Prove that $2^p+p^2$ is prime for $p=3$ only
I do know that all prime numbers larger than $3$ can be expressed as $3k + 1$ and or $3k + 2$. Plugging those in I still see no solution.
EDIT: $p$ can only be a prime number.
Whether $p\equiv 1\pmod 3$ or $p\equiv 2\pmod 3$, either way $p^2\equiv 1\pmod 3$
Since $p$ must be odd, $2^p\equiv 2\pmod 3$
Adding them together gets you a number that is divisible by $3$.

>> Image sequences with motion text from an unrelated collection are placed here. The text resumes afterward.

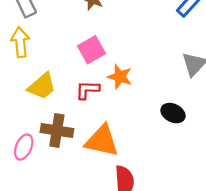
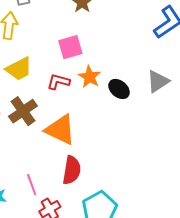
black ellipse: (173, 113) -> (119, 89), moved
brown cross: (57, 131) -> (23, 111), turned 32

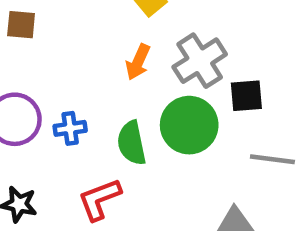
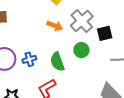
orange arrow: (138, 62) -> (55, 26), turned -84
green circle: (189, 125) -> (81, 50), size x0.6

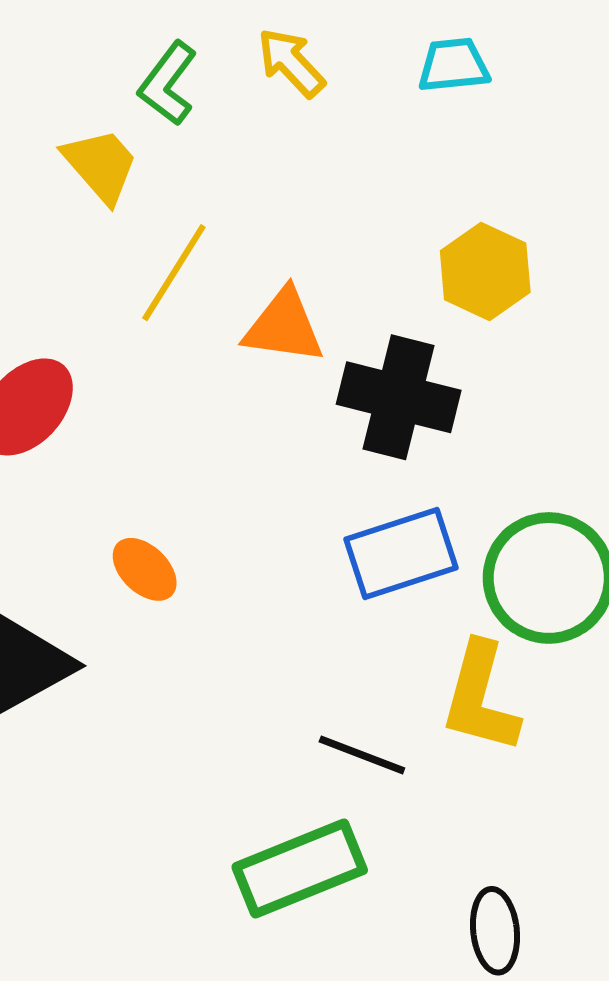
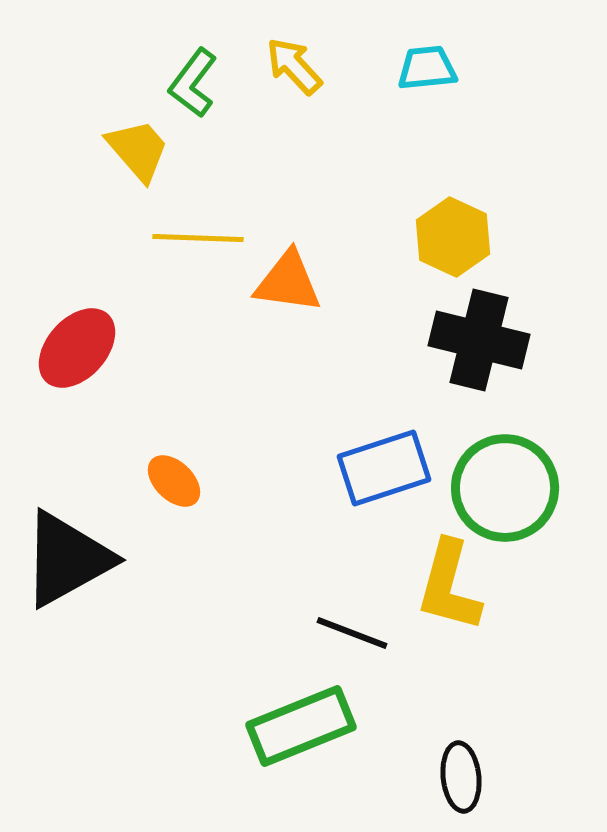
yellow line: (174, 273) -> (198, 238), turned 60
black cross: (399, 397) -> (479, 340), moved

So you know that all primes larger than 3 are of the form $3k + 1$ or $3k + 2$.
Do you know which of those forms $2^p$ is? Obviously $2 = 3 \times 0 + 2$. Then $4 = 3 \times 1 + 1$, $8 = 3 \times 2 + 2$, $16 = 3 \times 5 + 1$, $32 = 3 \times 10 + 2$, etc. In short, $2^n \equiv 2 \pmod 3$ if $n$ is odd, so if $p$ is a prime number greater than 2, it's odd, and consequently $2^p \equiv 2 \pmod 3$. Let's say $2^p = 3m + 2$ for later reference.
Now let's review what happens with the squares of primes. Suppose $p = 3k + 2$. Then $p^2 = (3k + 2)^2 = 9k^2 + 12k + 4 \equiv 1 \pmod 3$.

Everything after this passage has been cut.